Sunday, December 7, 2008

Boy George: A real life chameleon

At the height of his fame in the 1980s Boy George was described as one of the world's most recognisable faces, but how many people recognised the picture painted of him in court over the past fortnight?

In the dock George O'Dowd came across as a lonely, paranoid man struggling to find his place in the world. His 1980s heyday is a long way behind him, after all.

He was described as an artist by his counsel, but instead the court was given a picture of a life spent trawling the Gaydar social networking site to find men willing to be photographed nude in all night "fashion shoots".

And for someone who won his place in the nation's affections by being an arch performer, it was odd that he chose not to give evidence in his own defence.

Perhaps it was because his sharp wit has landed him in trouble so many times in the past, earning him a media reputation as a bitch for public spats with Elton John, among others.

His lawyer, Adrian Waterman QC, put a different spin on it: "This is not about performance, it's about his life, it's about being charged with a criminal offence."

A criminal offence of which he has now been convicted.

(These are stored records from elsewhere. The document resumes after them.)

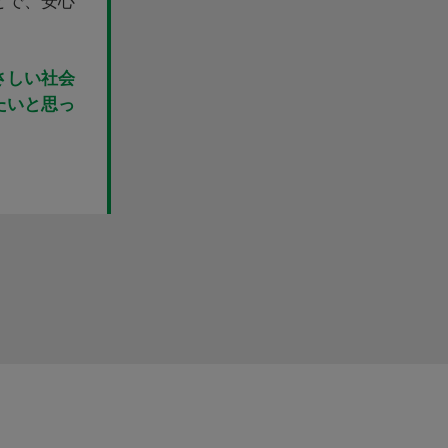
とで、安心
さしい社会
たいと思っ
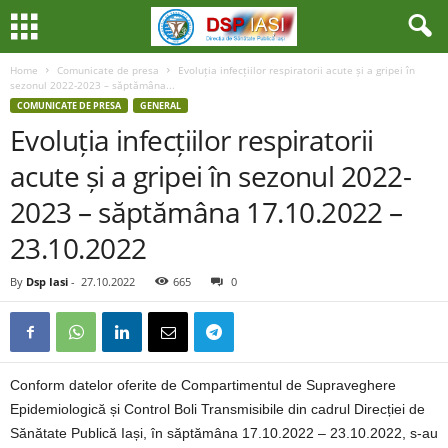
Home
Comunicate de presa
Evoluția infecțiilor respiratorii acute și a gripei în
sezonul 2022-2023 – săptămâna...
COMUNICATE DE PRESA
GENERAL
Evoluția infecțiilor respiratorii
acute și a gripei în sezonul 2022-
2023 – săptămâna 17.10.2022 –
23.10.2022
By
Dsp Iasi
-
27.10.2022
665
0
Conform datelor oferite de Compartimentul de Supraveghere
Epidemiologică și Control Boli Transmisibile din cadrul Direcției de
Sănătate Publică Iași, în săptămâna 17.10.2022 – 23.10.2022, s-au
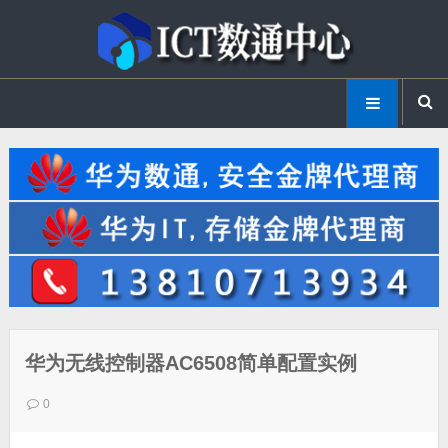
华为无线控制器AC6508简单配置实例
0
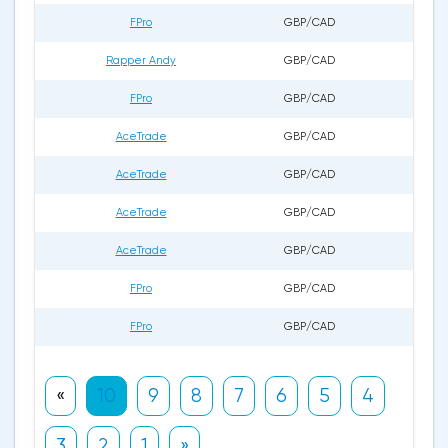
FPro
GBP/CAD
Rapper Andy
GBP/CAD
FPro
GBP/CAD
AceTrade
GBP/CAD
AceTrade
GBP/CAD
AceTrade
GBP/CAD
AceTrade
GBP/CAD
FPro
GBP/CAD
FPro
GBP/CAD
«
10
9
8
7
6
5
4
3
2
1
»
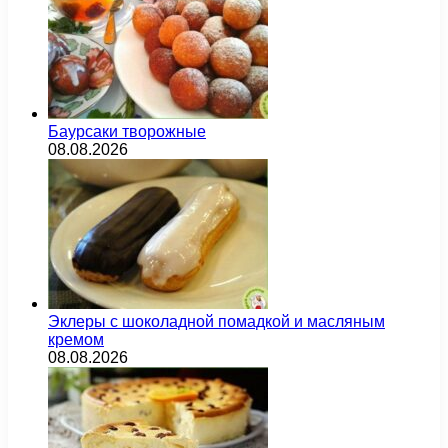
Баурсаки творожные
08.08.2026
Эклеры с шоколадной помадкой и масляным
кремом
08.08.2026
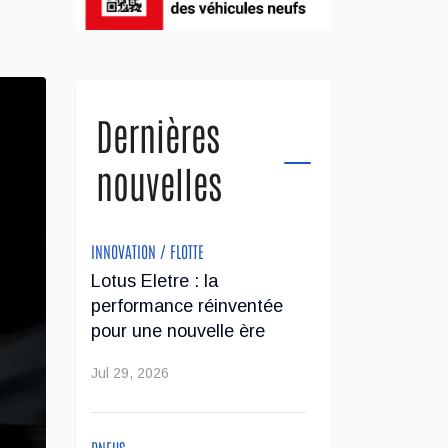
Dernières
nouvelles
INNOVATION / FLOTTE
Lotus Eletre : la
performance réinventée
pour une nouvelle ère
Jul 29, 2026
PNEUS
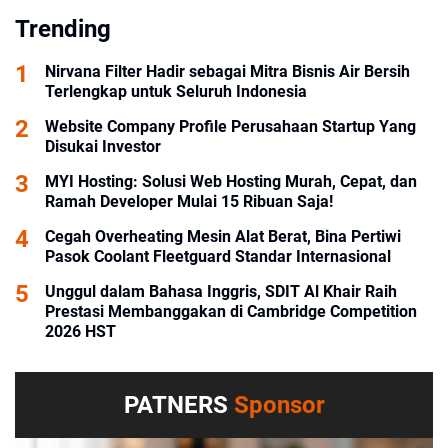
Trending
Nirvana Filter Hadir sebagai Mitra Bisnis Air Bersih
Terlengkap untuk Seluruh Indonesia
Website Company Profile Perusahaan Startup Yang
Disukai Investor
MYI Hosting: Solusi Web Hosting Murah, Cepat, dan
Ramah Developer Mulai 15 Ribuan Saja!
Cegah Overheating Mesin Alat Berat, Bina Pertiwi
Pasok Coolant Fleetguard Standar Internasional
Unggul dalam Bahasa Inggris, SDIT Al Khair Raih
Prestasi Membanggakan di Cambridge Competition
2026 HST
PATNERS
Sponsor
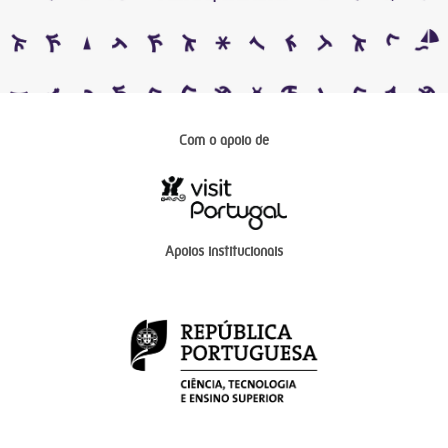
Com o apoio de
Apoios institucionais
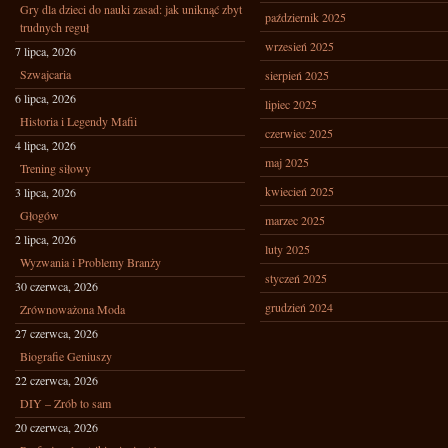
Gry dla dzieci do nauki zasad: jak uniknąć zbyt
październik 2025
trudnych reguł
wrzesień 2025
7 lipca, 2026
Szwajcaria
sierpień 2025
6 lipca, 2026
lipiec 2025
Historia i Legendy Mafii
czerwiec 2025
4 lipca, 2026
maj 2025
Trening siłowy
kwiecień 2025
3 lipca, 2026
Głogów
marzec 2025
2 lipca, 2026
luty 2025
Wyzwania i Problemy Branży
styczeń 2025
30 czerwca, 2026
grudzień 2024
Zrównoważona Moda
27 czerwca, 2026
Biografie Geniuszy
22 czerwca, 2026
DIY – Zrób to sam
20 czerwca, 2026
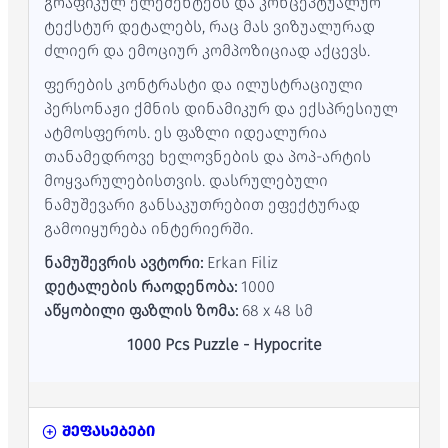
გრაფიკულ ელემენტებს და კონცეპტუალურ
ტექსტურ დეტალებს, რაც მას ვიზუალურად
ძლიერ და ემოციურ კომპოზიციად აქცევს.
ფერების კონტრასტი და ილუსტრაციული
პერსონაჟი ქმნის დინამიკურ და ექსპრესიულ
ატმოსფეროს. ეს ფაზლი იდეალურია
თანამედროვე ხელოვნების და პოპ-არტის
მოყვარულებისთვის. დასრულებული
ნამუშევარი განსაკუთრებით ეფექტურად
გამოიყურება ინტერიერში.
ნამუშევრის ავტორი:
Erkan Filiz
დეტალების რაოდენობა:
1000
აწყობილი ფაზლის ზომა:
68 x 48 სმ
1000 Pcs Puzzle - Hypocrite
შეფასებები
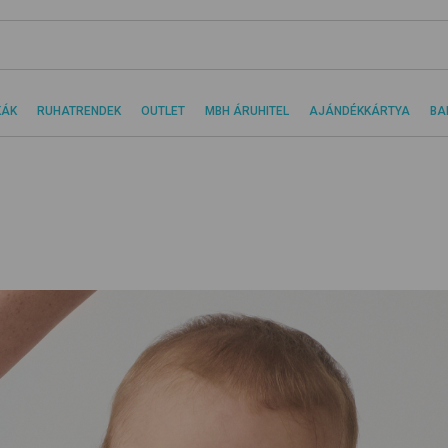
KÁK
RUHATRENDEK
OUTLET
MBH ÁRUHITEL
AJÁNDÉKKÁRTYA
BA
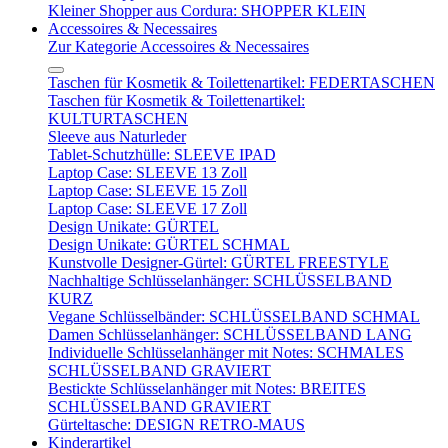
Kleiner Shopper aus Cordura: SHOPPER KLEIN
Accessoires & Necessaires
Zur Kategorie Accessoires & Necessaires
Taschen für Kosmetik & Toilettenartikel: FEDERTASCHEN
Taschen für Kosmetik & Toilettenartikel:
KULTURTASCHEN
Sleeve aus Naturleder
Tablet-Schutzhülle: SLEEVE IPAD
Laptop Case: SLEEVE 13 Zoll
Laptop Case: SLEEVE 15 Zoll
Laptop Case: SLEEVE 17 Zoll
Design Unikate: GÜRTEL
Design Unikate: GÜRTEL SCHMAL
Kunstvolle Designer-Gürtel: GÜRTEL FREESTYLE
Nachhaltige Schlüsselanhänger: SCHLÜSSELBAND
KURZ
Vegane Schlüsselbänder: SCHLÜSSELBAND SCHMAL
Damen Schlüsselanhänger: SCHLÜSSELBAND LANG
Individuelle Schlüsselanhänger mit Notes: SCHMALES
SCHLÜSSELBAND GRAVIERT
Bestickte Schlüsselanhänger mit Notes: BREITES
SCHLÜSSELBAND GRAVIERT
Gürteltasche: DESIGN RETRO-MAUS
Kinderartikel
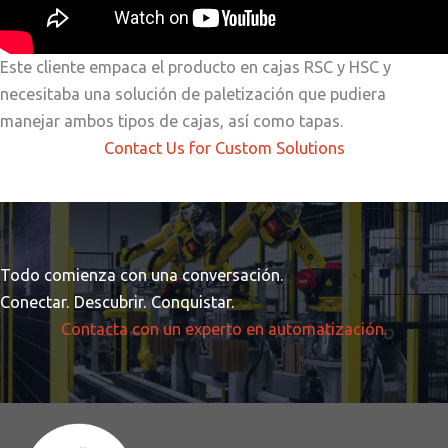
Este cliente empaca el producto en cajas RSC y HSC y
necesitaba una solución de paletización que pudiera
manejar ambos tipos de cajas, así como tapas.
Contact Us for Custom Solutions
Todo comienza con una conversación.
Conectar. Descubrir. Conquistar.
Contacta con un experto en automatización.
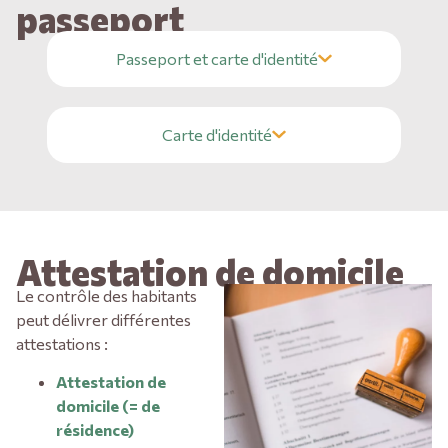
passeport
Passeport et carte d'identité
Carte d'identité
Attestation de domicile
Le contrôle des habitants
peut délivrer différentes
attestations :
Attestation de
domicile (= de
résidence)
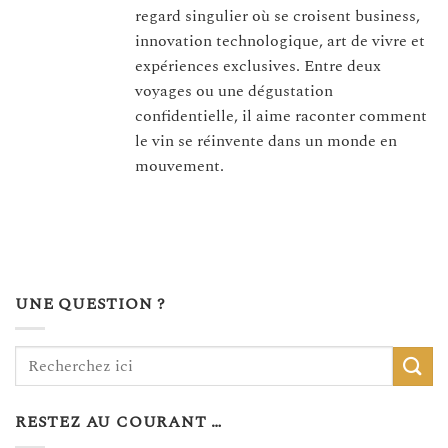
regard singulier où se croisent business,
innovation technologique, art de vivre et
expériences exclusives. Entre deux
voyages ou une dégustation
confidentielle, il aime raconter comment
le vin se réinvente dans un monde en
mouvement.
UNE QUESTION ?
RESTEZ AU COURANT …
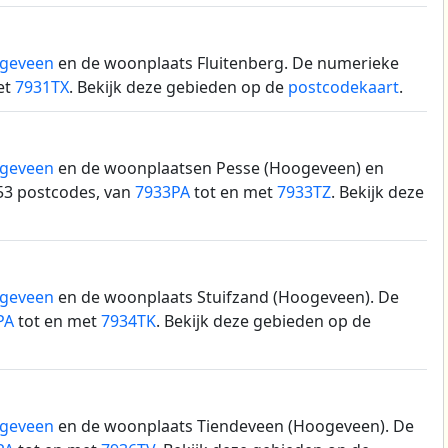
geveen
en de woonplaats Fluitenberg.
De numerieke
et
7931TX
. Bekijk deze gebieden op de
postcodekaart
.
geveen
en de woonplaatsen Pesse (Hoogeveen) en
53 postcodes, van
7933PA
tot en met
7933TZ
. Bekijk deze
geveen
en de woonplaats Stuifzand (Hoogeveen).
De
PA
tot en met
7934TK
. Bekijk deze gebieden op de
geveen
en de woonplaats Tiendeveen (Hoogeveen).
De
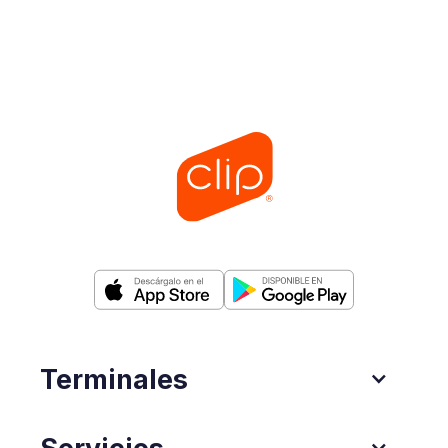
Terminales
Servicios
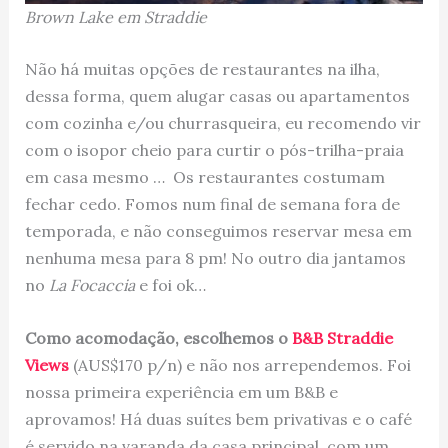
Brown Lake em Straddie
Não há muitas opções de restaurantes na ilha,
dessa forma, quem alugar casas ou apartamentos
com cozinha e/ou churrasqueira, eu recomendo vir
com o isopor cheio para curtir o pós-trilha-praia
em casa mesmo … Os restaurantes costumam
fechar cedo. Fomos num final de semana fora de
temporada, e não conseguimos reservar mesa em
nenhuma mesa para 8 pm! No outro dia jantamos
no
La Focaccia
e foi ok…
Como acomodação, escolhemos o
B&B Straddie
Views
(AUS$170 p/n) e não nos arrependemos. Foi
nossa primeira experiência em um B&B e
aprovamos! Há duas suítes bem privativas e o café
é servido na varanda da casa principal, com um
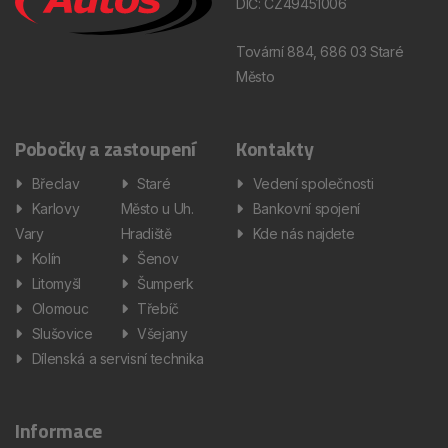
DIČ: CZ49451006
Tovární 884, 686 03 Staré
Město
Pobočky a zastoupení
Kontakty
Břeclav
Staré
Vedení společnosti
Karlovy
Město u Uh.
Bankovní spojení
Vary
Hradiště
Kde nás najdete
Kolín
Šenov
Litomyšl
Šumperk
Olomouc
Třebíč
Slušovice
Všejany
Dílenská a servisní technika
Informace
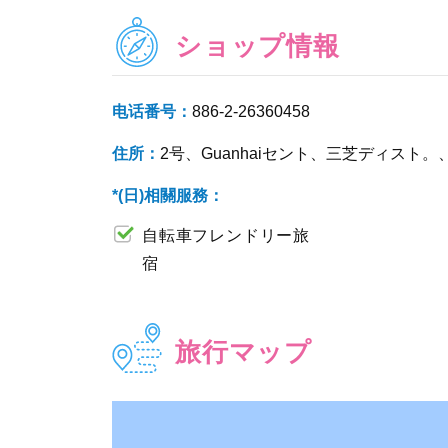
ショップ情報
电话番号：
886-2-26360458
住所：
2号、Guanhaiセント、三芝ディスト
*(日)相關服務：
自転車フレンドリー旅
宿
旅行マップ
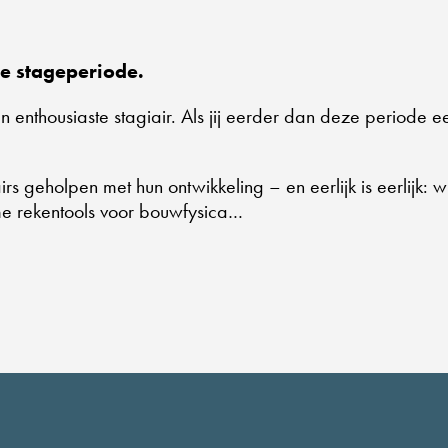
e stageperiode.
 enthousiaste stagiair. Als jij eerder dan deze periode e
 geholpen met hun ontwikkeling – en eerlijk is eerlijk: 
imme rekentools voor bouwfysica…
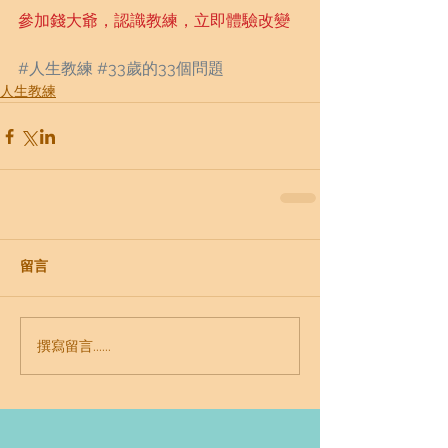
參加錢大爺，認識教練，立即體驗改變
#人生教練
#33歲的33個問題
人生教練
留言
撰寫留言......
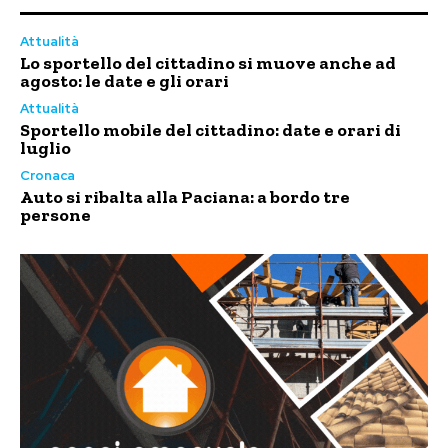
Attualità
Lo sportello del cittadino si muove anche ad
agosto: le date e gli orari
Attualità
Sportello mobile del cittadino: date e orari di
luglio
Cronaca
Auto si ribalta alla Paciana: a bordo tre
persone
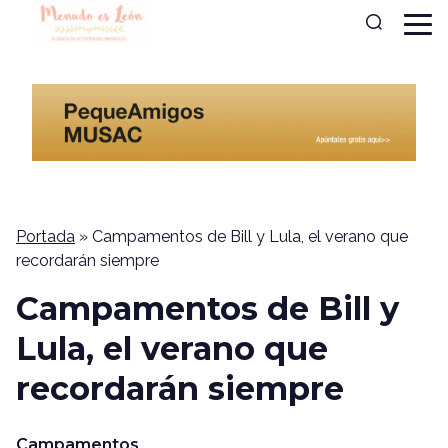
Portada
»
Campamentos de Bill y Lula, el verano que
recordarán siempre
Campamentos de Bill y
Lula, el verano que
recordarán siempre
Campamentos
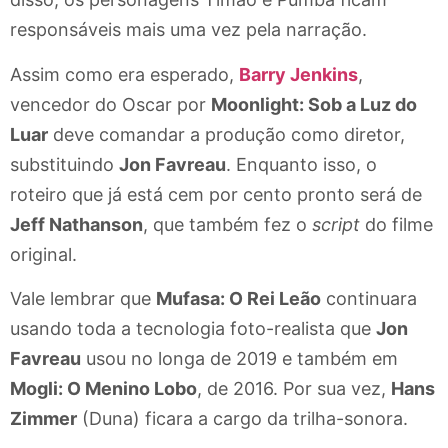
responsáveis mais uma vez pela narração.
Assim como era esperado,
Barry Jenkins
,
vencedor do Oscar por
Moonlight: Sob a Luz do
Luar
deve comandar a produção como diretor,
substituindo
Jon Favreau
. Enquanto isso, o
roteiro que já está cem por cento pronto será de
Jeff Nathanson
, que também fez o
script
do filme
original.
Vale lembrar que
Mufasa: O Rei Leão
continuara
usando toda a tecnologia foto-realista que
Jon
Favreau
usou no longa de 2019 e também em
Mogli: O Menino Lobo
, de 2016. Por sua vez,
Hans
Zimmer
(Duna) ficara a cargo da trilha-sonora.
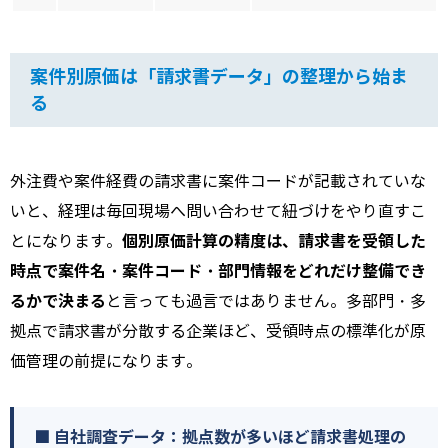
案件別原価は「請求書データ」の整理から始ま
る
外注費や案件経費の請求書に案件コードが記載されていな
いと、経理は毎回現場へ問い合わせて紐づけをやり直すこ
個別原価計算の精度は、請求書を受領した
とになります。
時点で案件名・案件コード・部門情報をどれだけ整備でき
るかで決まる
と言っても過言ではありません。多部門・多
拠点で請求書が分散する企業ほど、受領時点の標準化が原
価管理の前提になります。
■ 自社調査データ：拠点数が多いほど請求書処理の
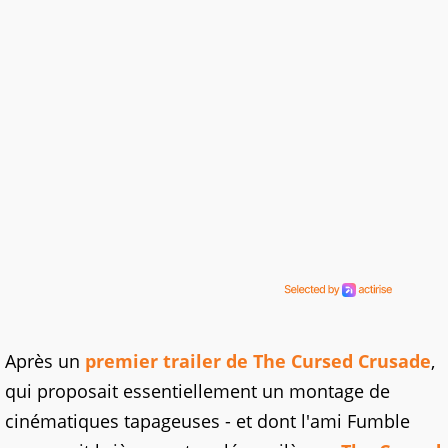
Après un
premier trailer de The Cursed Crusade
,
qui proposait essentiellement un montage de
cinématiques tapageuses - et dont l'ami Fumble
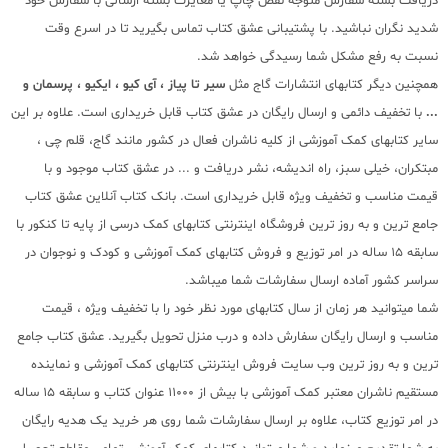
دریافت بسته سفارش متوجه نقص چاپ یا مغایرت بسته ارسالی با سفارش خود
شدید نگران نباشید. با پشتیبانی عشق کتاب تماس بگیرید تا در اسرع وقت
نسبت به رفع مشکل شما رسیدگی خواهد شد.
همچنین دیگر کتابهای انتشارات گاج مثل
سیر تا پیاز ، آی کیو ، ایکیو ، پرسمان و
...
با تخفیف دائمی و ارسال رایگان در عشق کتاب قابل خریداری است. علاوه بر این
سایر کتابهای کمک آموزشی از کلیه ناشران فعال در کشور مانند گاج، قلم چی ،
مبتکران، خیلی سبز، راه اندیشه، نشر دریافت و ... در عشق کتاب موجود و با
قیمت مناسب و تخفیف ویژه قابل خریداری است. بانک کتاب آنلاین عشق کتاب
جامع ترین و به روز ترین فروشگاه اینترنتی کتابهای کمک درسی از پایه تا کنکور با
سابقه 15 ساله در امر توزیع و فروش کتابهای کمک آموزشی و کودک و نوجوان در
سراسر کشور آماده ارسال سفارشات شما میباشد.
شما میتوانید هر زمان از سال کتابهای مورد نظر خود را با تخفیف ویژه ، قیمت
مناسب و ارسال رایگان سفارش داده و درب منزل تحویل بگیرید. عشق کتاب جامع
ترین و به روز ترین وب سایت فروش اینترنتی کتابهای کمک آموزشی و نماینده
مستقیم ناشران معتبر کمک آموزشی با بیش از 11000 عنوان کتاب و سابقه 15 ساله
در امر توزیع کتاب، علاوه بر ارسال سفارشات شما روی هر خرید یک هدیه رایگان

Of course, it was not his first brush with the law. In 2006 he was found guilty of wasting police time by falsely reporting a burglary at his New York apartment.

Cocaine was found in the flat and he was arrested, but the drug charge was dropped and he pleaded guilty to a lesser charge of wasting police time. He was ordered to spend five days sweeping the streets of New York as a punishment.

Drugs have been a consistent theme with Boy George.

Snaresbrook Crown Court heard how he took cocaine with Audun Carlsen, the man he was found guilty of imprisoning, although press interviews he gave in late summer and autumn - prior to the trial - suggested he was clean.

At the height of his success with Culture Club he began using heroin, and indeed, the band's keyboard player Michael Rudetski, died of an overdose in George's home.

In 1995 he told of his substance addictions in his autobiography Take It Like A Man. It seems that ever since he has been on and off the wagon.

Earlier this year he told Q Magazine: "I've been strung out on drugs for the past five years. But this time I'm clean for good. I don't want to die."

Boy George also said: "Getting clean at the end of 2007 was a very big thing."

He credited his return to sobriety to visits to Narcotics Anonymous.

Yet, bizarrely it seems that during a large part of his addiction he has been on a strict macrobiotic diet of the type followed by Madonna and Gwyneth Paltrow.

And he famously told late chat show host Russell Harty he would rather have a cup of tea than sex, which was strangely at odds with our impressions both of him and what it means to be a pop star.

Just two more contradictions in the life of the man who sang: "I'm a man without conviction, I'm a man who doesn't know how to sell a contradiction."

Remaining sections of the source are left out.